→ Exercise details
Which of the lines below include "Opening"? Each one should be copied out.

Extracted page text data
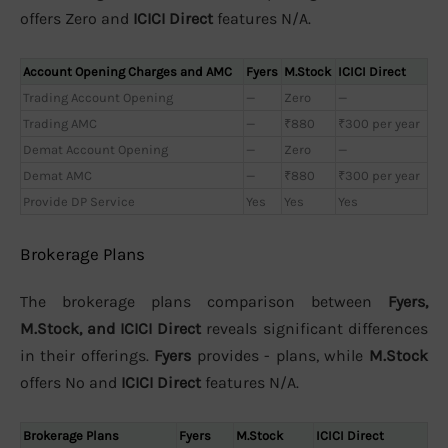
offers Zero and
ICICI Direct
features N/A.
Account Opening Charges and AMC
Fyers
M.Stock
ICICI Direct
Trading Account Opening
—
Zero
—
Trading AMC
—
₹880
₹300 per year
Demat Account Opening
—
Zero
—
Demat AMC
—
₹880
₹300 per year
Provide DP Service
Yes
Yes
Yes
Brokerage Plans
The brokerage plans comparison between
Fyers,
M.Stock, and ICICI Direct
reveals significant differences
in their offerings.
Fyers
provides - plans, while
M.Stock
offers No and
ICICI Direct
features N/A.
Brokerage Plans
Fyers
M.Stock
ICICI Direct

→ Response to this task
Account Opening Charges and AMC
Trading Account Opening
Demat Account Opening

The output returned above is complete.